TLDR
- Bakkt’s stock plummeted nearly 30% after losing two major clients: Bank of America and Webull
- Bank of America represented 17% of Bakkt’s loyalty services revenue while Webull accounted for 74% of its crypto services revenue
- The commercial agreements will expire on April 22 for Bank of America and June 14 for Webull
- Bakkt has postponed its earnings conference call twice, now scheduled for March 19
- At least one law firm announced a possible class action against Bakkt, alleging federal securities violations
Bakkt Holdings, a cryptocurrency custody firm, saw its stock price crash by over 27% on March 18, 2025, following announcements that two of its largest clients would not be renewing their commercial agreements. The news sent shockwaves through investors as the company faces an uncertain future without these key partnerships.
In a regulatory filing on March 17, Bakkt revealed that Bank of America would not renew its agreement when it expires on April 22. The banking giant represented approximately 17% of Bakkt’s loyalty services revenue in the nine months ending September 30, 2024.
Even more concerning for Bakkt’s future, the filing also disclosed that brokerage platform Webull had decided against renewing its agreement, which will end on June 14. Webull accounted for a massive 74% of the company’s crypto services revenue during the same period.
The double blow caused Bakkt’s share price (BKKT) to tumble dramatically. It closed trading on March 18 down 27.28% at $9.33 per share.

The downward trend continued after trading hours with a further decline of 2.25% to $9.12, according to data from Google Finance. This represents a steep fall from its former highs.
Bakkt’s stock crash
Looking at the bigger picture, Bakkt’s stock has now lost over 96% of its value since reaching an all-time high of $1,063 on October 29, 2021. This decline represents a major reversal for the once-promising crypto firm.
Adding to investor concerns, Bakkt has postponed its previously announced earnings conference call twice. The latest rescheduling sets the call for March 19, creating additional uncertainty in the market.
Bakkt’s troubles haven’t gone unnoticed in the legal community. The Law Offices of Howard G. Smith announced a possible class action lawsuit against the company.
The potential lawsuit alleges federal securities violations. It claims that the terminated agreements with Bank of America and Webull, combined with the rescheduled earnings call, caused Bakkt’s stock price to fall and harmed investors.
The cryptocurrency custody firm was founded in 2018 by the Intercontinental Exchange, which still holds a 55% stake in the company. The Intercontinental Exchange also owns the New York Stock Exchange (NYSE).
This isn’t the first time Bakkt has made headlines in recent months. In November 2024, its share price jumped over 162% to $29.71 after reports claimed Donald Trump’s media company was in advanced talks to acquire the firm.

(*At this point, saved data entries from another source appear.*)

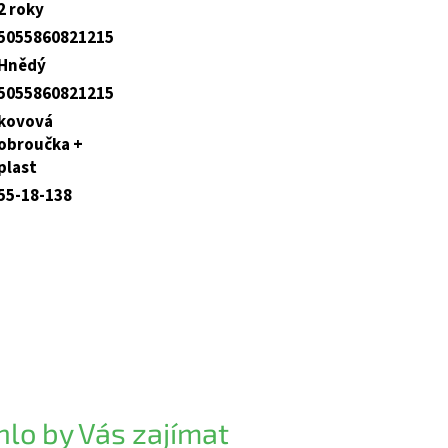
2 roky
5055860821215
Hnědý
5055860821215
kovová
obroučka +
plast
55-18-138
lo by Vás zajímat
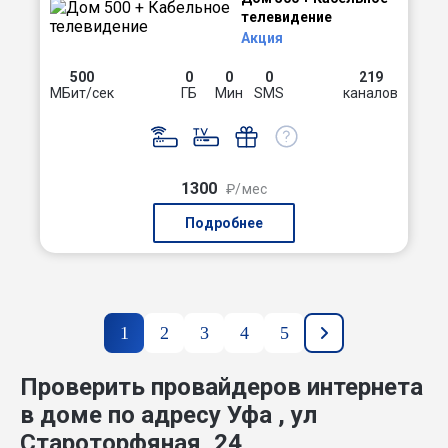
телевидение
Акция
500
0
0
0
219
МБит/сек
ГБ
Мин
SMS
каналов
1300
₽/мес
Подробнее
1
2
3
4
5
Проверить провайдеров интернета
в доме по адресу Уфа , ул
Староторфяная, 24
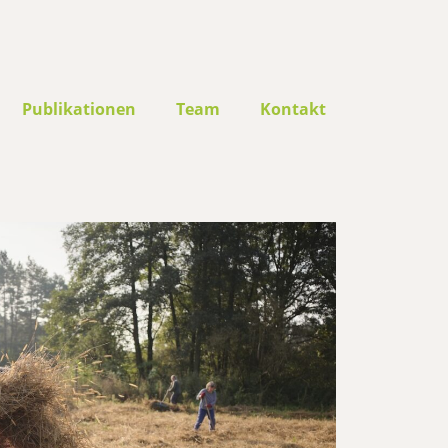
Publikationen
Team
Kontakt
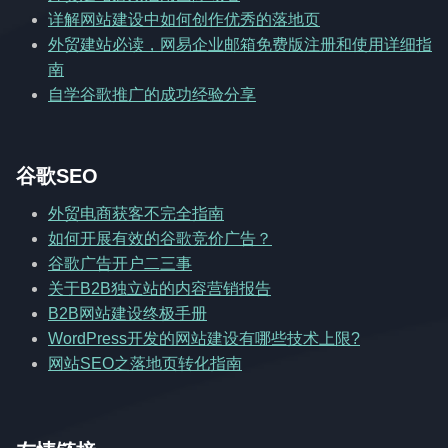
详解网站建设中如何创作优秀的落地页
外贸建站必读，网易企业邮箱免费版注册和使用详细指
南
自学谷歌推广的成功经验分享
谷歌SEO
外贸电商获客不完全指南
如何开展有效的谷歌竞价广告？
谷歌广告开户二三事
关于B2B独立站的内容营销报告
B2B网站建设终极手册
WordPress开发的网站建设有哪些技术上限?
网站SEO之落地页转化指南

Prior to that potential acquisition news, Bakkt’s parent company had considered selling it or breaking the firm into smaller entities in June, according to a report from Bloomberg. These moves suggest ongoing strategic challenges.
Regulatory challenges
Bakkt has also faced regulatory challenges. It received a notification from the NYSE in March that it wasn’t in compliance with the stock exchange’s listing rules after its stock spent 30 days closing below $1 on average.

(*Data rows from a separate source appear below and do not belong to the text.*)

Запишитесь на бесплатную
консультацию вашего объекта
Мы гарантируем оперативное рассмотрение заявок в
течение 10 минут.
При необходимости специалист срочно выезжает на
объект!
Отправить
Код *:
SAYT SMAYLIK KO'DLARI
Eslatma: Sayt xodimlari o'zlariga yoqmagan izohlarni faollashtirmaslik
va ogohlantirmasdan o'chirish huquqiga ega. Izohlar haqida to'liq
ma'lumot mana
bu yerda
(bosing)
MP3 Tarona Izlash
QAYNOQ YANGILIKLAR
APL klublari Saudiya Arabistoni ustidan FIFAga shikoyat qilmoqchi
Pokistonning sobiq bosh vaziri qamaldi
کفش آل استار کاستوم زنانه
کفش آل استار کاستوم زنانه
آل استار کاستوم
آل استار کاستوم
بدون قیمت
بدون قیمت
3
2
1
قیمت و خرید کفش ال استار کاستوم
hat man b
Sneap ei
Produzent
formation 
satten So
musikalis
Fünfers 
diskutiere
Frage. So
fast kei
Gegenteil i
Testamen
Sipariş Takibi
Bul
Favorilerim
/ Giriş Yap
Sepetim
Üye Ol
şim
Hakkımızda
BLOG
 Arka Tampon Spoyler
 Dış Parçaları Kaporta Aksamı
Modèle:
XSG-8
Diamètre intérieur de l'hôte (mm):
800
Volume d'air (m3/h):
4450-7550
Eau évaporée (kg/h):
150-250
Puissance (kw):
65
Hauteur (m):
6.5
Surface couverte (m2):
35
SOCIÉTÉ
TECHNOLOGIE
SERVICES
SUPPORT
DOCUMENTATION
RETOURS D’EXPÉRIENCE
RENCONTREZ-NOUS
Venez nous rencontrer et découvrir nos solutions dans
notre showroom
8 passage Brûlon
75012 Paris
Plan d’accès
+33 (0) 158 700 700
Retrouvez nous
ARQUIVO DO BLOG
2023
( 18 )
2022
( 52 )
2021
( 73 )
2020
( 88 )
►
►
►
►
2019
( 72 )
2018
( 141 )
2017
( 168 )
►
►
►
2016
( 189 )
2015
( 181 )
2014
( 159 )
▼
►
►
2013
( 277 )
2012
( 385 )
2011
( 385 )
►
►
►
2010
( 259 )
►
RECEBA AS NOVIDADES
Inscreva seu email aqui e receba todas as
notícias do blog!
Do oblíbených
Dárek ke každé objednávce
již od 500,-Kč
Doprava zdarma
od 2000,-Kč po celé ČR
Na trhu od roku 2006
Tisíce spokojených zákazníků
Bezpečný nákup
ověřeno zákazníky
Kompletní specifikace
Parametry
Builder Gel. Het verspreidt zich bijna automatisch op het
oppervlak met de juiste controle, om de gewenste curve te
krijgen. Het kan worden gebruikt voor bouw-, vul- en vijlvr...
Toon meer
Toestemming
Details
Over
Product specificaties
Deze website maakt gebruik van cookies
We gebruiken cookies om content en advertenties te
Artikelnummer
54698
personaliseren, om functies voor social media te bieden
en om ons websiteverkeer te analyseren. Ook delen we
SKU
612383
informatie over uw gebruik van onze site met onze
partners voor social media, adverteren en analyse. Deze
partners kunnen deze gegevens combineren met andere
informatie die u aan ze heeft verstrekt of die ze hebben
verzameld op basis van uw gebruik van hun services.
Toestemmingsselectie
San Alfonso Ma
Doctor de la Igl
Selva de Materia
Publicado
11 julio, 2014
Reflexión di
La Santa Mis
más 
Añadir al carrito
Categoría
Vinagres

The company has also requested an extension of time to file its 2024 annual report with the SEC. This delay adds another layer of concern for investors already worried about the company’s financial health and future prospects.
Neither Bakkt, Bank of America, nor Webull immediately responded to requests for comment about the situation. The lack of public statements from any of the companies involved has left investors with limited information beyond the regulatory filing.
As Bakkt prepares for its rescheduled earnings call on March 19, investors and market watchers will be paying close attention to how the company plans to address these major client losses and chart a path forward in the competitive cryptocurrency services market.